Thanks for listening to another episode of the Women’s Maximum Fitness Podcast!
In this episode #82 Registered Dietician and figure IFBB Pro Hailey Wegner is back (now officially an RD) to debunk diet myths with me! You’re going to love this one!
Diet myths debunked:
1. Women need to eat 1200 calories to lose weight/body fat.
2. You need to do a cleanse or detox before you begin a diet to reset metabolism and prime your body for fat loss.
3. Carbs make you fat/You must cut out carbs to lose body fat or do keto.
4. You must eat several meals a day to stoke your metabolism.
5. Intermittent fasting is the best way to lose body fat.
6. You can’t eat 2 hours before bedtime or it will get stored as fat. How should you optimally appropriate food around bedtime?
7. One high calorie meal or binge can blow all your progress and make you gain back the fat you lost and then some. What do you do after you “mess up”?
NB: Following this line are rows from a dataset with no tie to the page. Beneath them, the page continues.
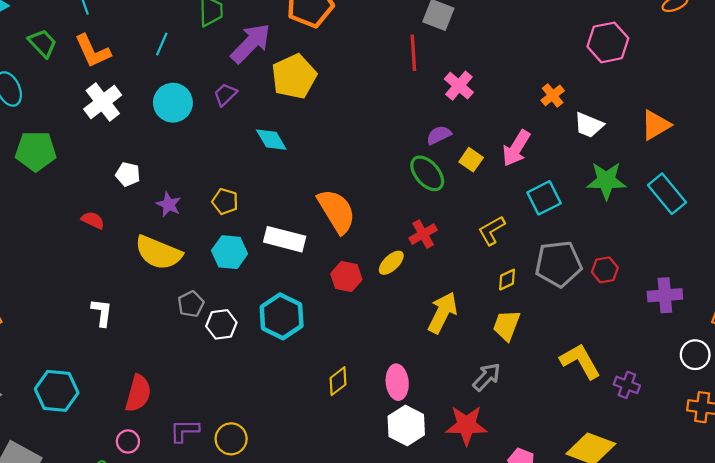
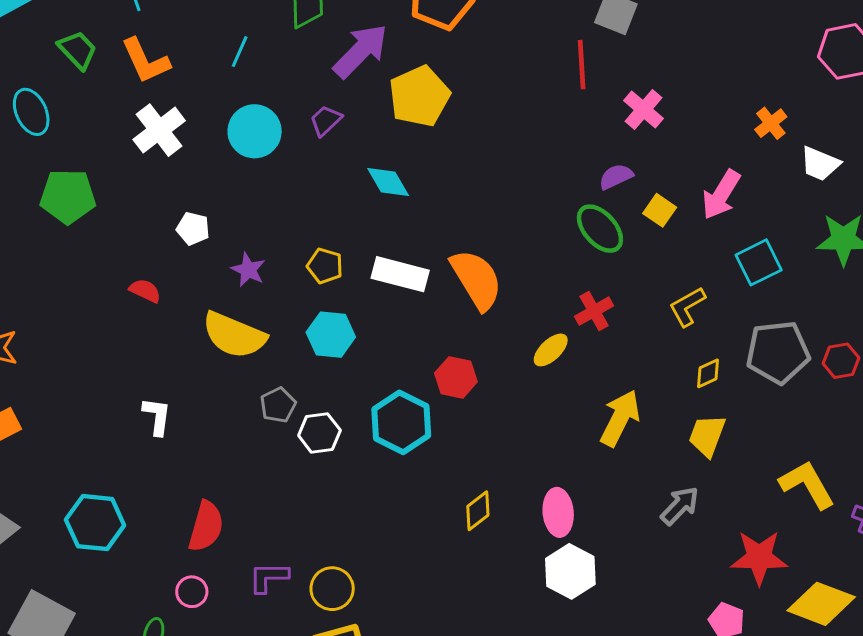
white rectangle: (285, 239) -> (400, 274), moved
red hexagon: (346, 277) -> (456, 377), moved
red star: (466, 425) -> (759, 557), moved

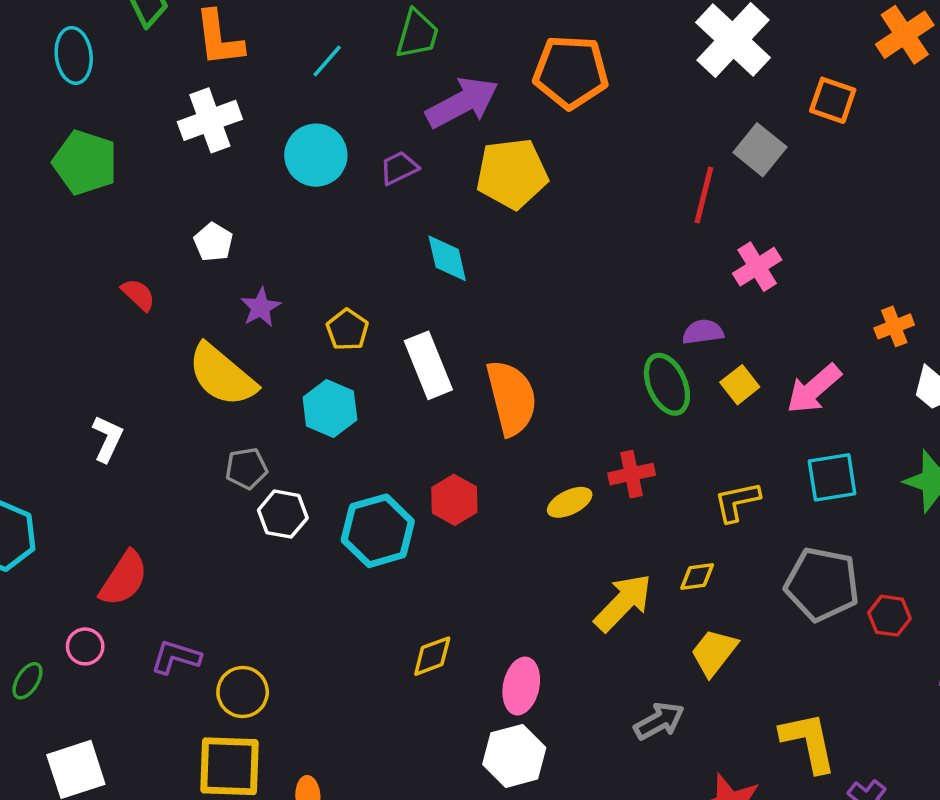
white rectangle: (400, 274) -> (428, 365), turned 36
yellow diamond: (708, 373) -> (697, 576), moved

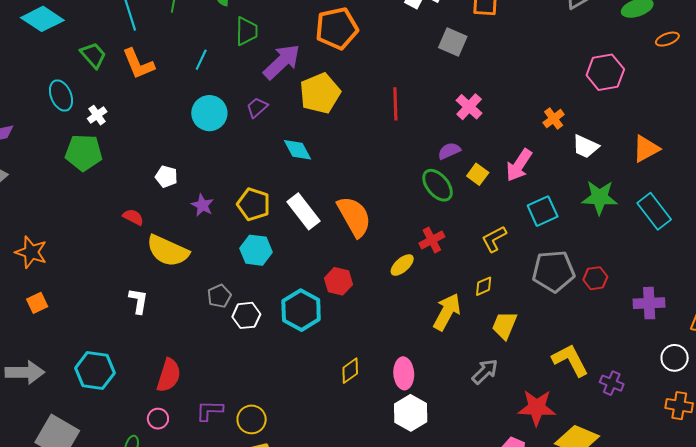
white cross: (210, 120) -> (97, 115), moved, size x0.6
red line: (704, 195) -> (395, 104), moved
yellow pentagon: (347, 330) -> (254, 204), size x1.4
yellow semicircle: (222, 375) -> (168, 251), moved

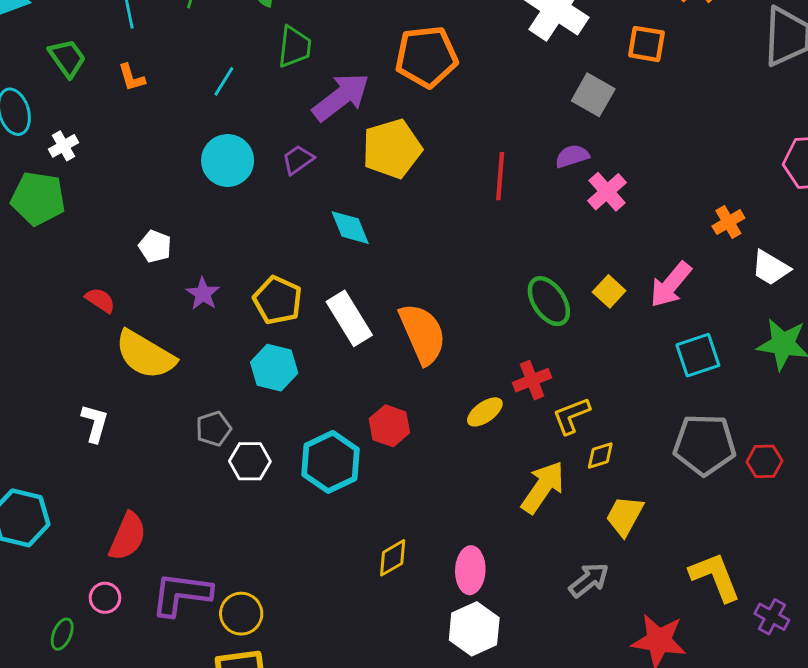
orange L-shape: (138, 64) -> (132, 78), size x0.6
purple semicircle: (449, 151) -> (572, 156), moved
yellow L-shape: (494, 239) -> (571, 416), moved
purple L-shape: (209, 411) -> (181, 594), size x1.5

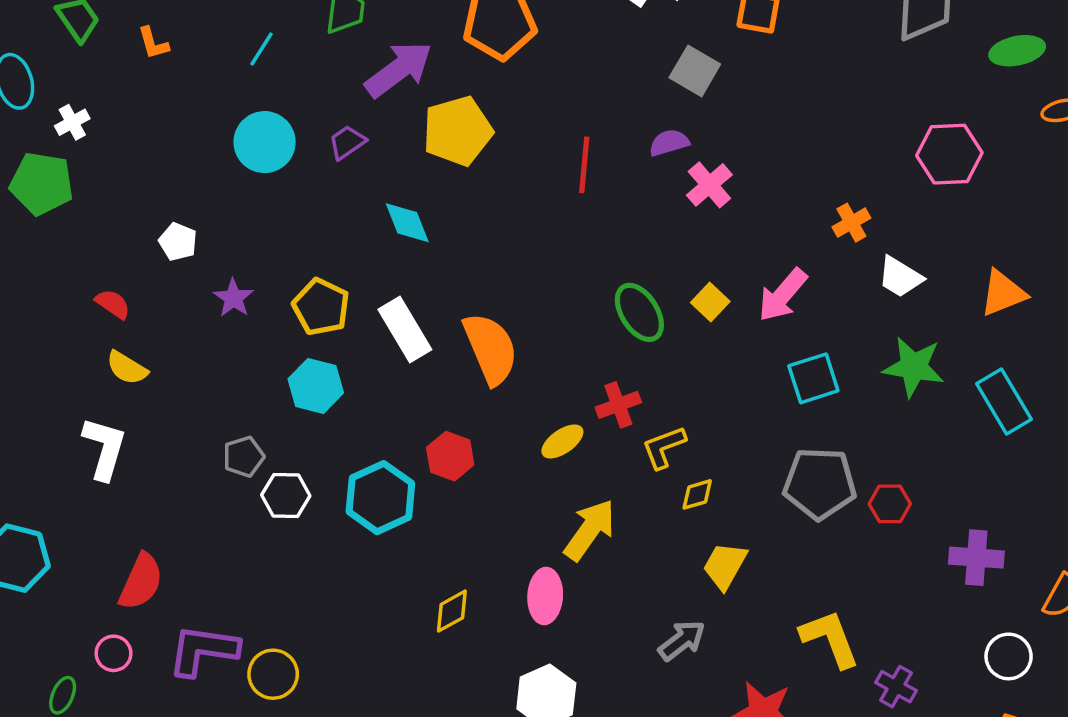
yellow semicircle: (145, 355) -> (127, 368), moved, size x0.6
white L-shape: (95, 423) -> (104, 448), size x1.4
yellow arrow: (543, 487) -> (590, 530), moved
pink ellipse: (470, 570) -> (545, 596), moved

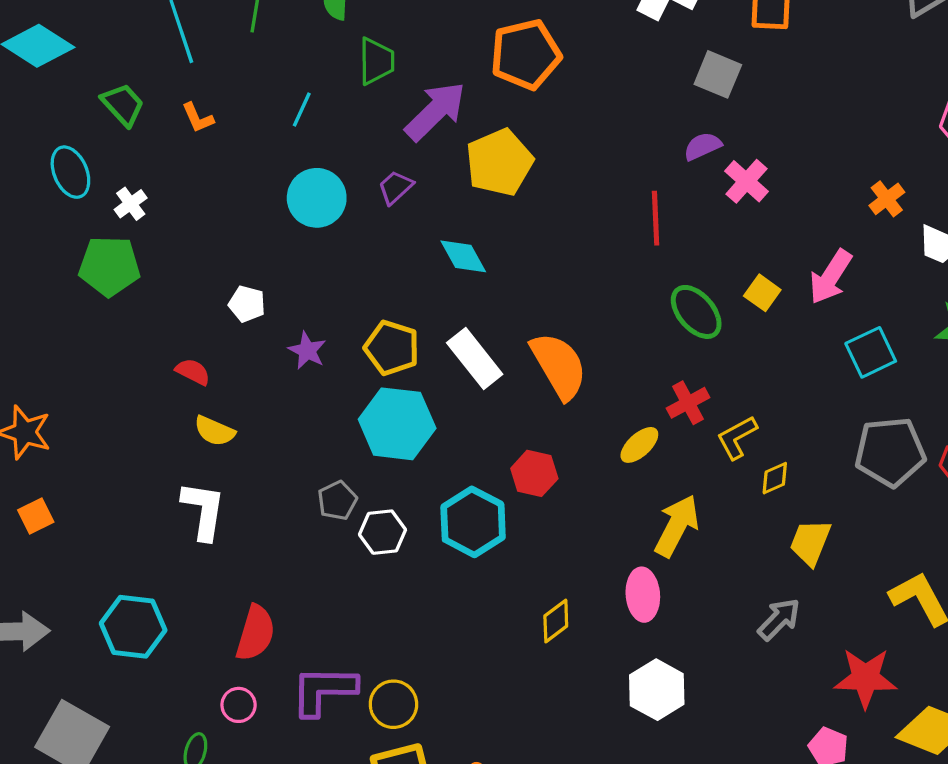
red line: (584, 165) -> (656, 218), moved
cyan hexagon: (316, 386) -> (397, 424), size x1.4

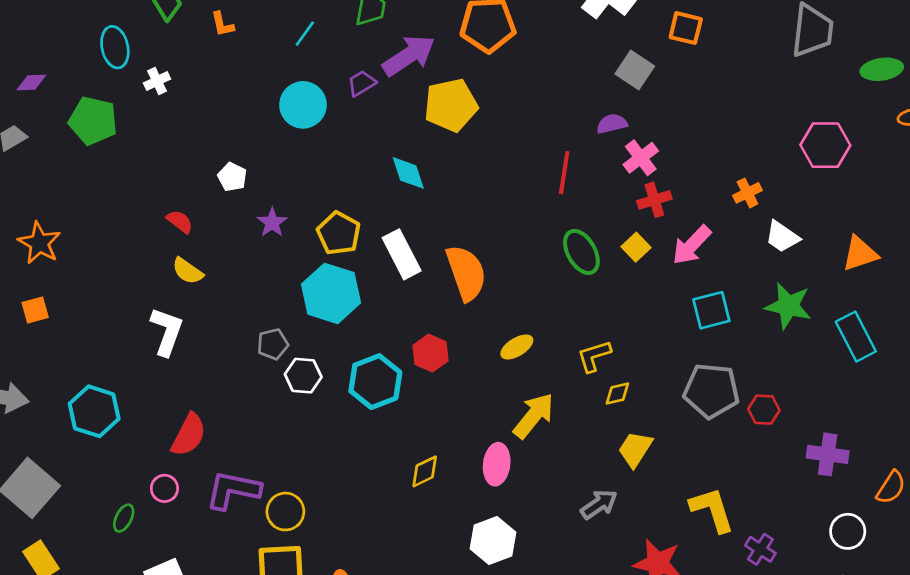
purple trapezoid: (395, 187) -> (362, 83), moved
green pentagon: (109, 266) -> (93, 121), moved
red cross: (688, 403) -> (654, 200), moved

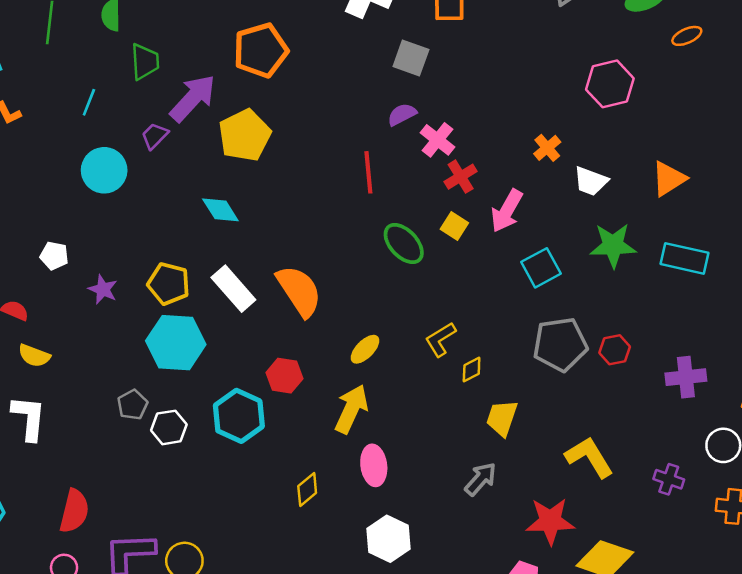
cyan rectangle: (856, 337) -> (684, 258), turned -36
yellow arrow: (534, 416) -> (351, 409), moved
purple cross: (760, 549) -> (669, 479), moved

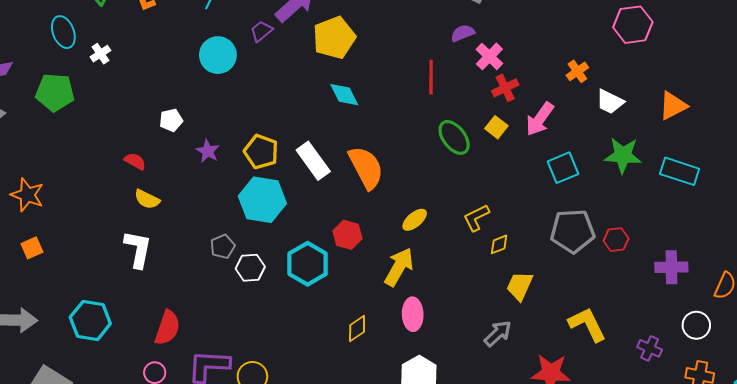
cyan diamond: (220, 210) -> (344, 95), moved
white pentagon: (54, 256) -> (171, 120), turned -30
8. You should eat back or subtract the calories burned on your fitness tracker or the “calories burned” on the cardio machine to determine how much weight you will lose in a week.
9. Maintaining weight and maintenance calories are the same thing. What’s the concerns with chronic deficit dieting and how do we incorporate diet breaks/refeeds/untracked meals for health and adherence?
10. All you have to do is eat clean to lose weight. Intuitive eating, tracked, and untracked eating are all ways to diet, how do you determine which is best for your goals?
11. The scale is the best/only way to measure physique progress. What are good ways of tracking/measuring physique progress?
Bonus Questions:
How do you set up a diet? (general overview with macros)
How much weight should one lose per week to optimize the fat loss per centages?
How might you adjust your diet according to your menstrual cycle?
We concluded with some funny convo about social media!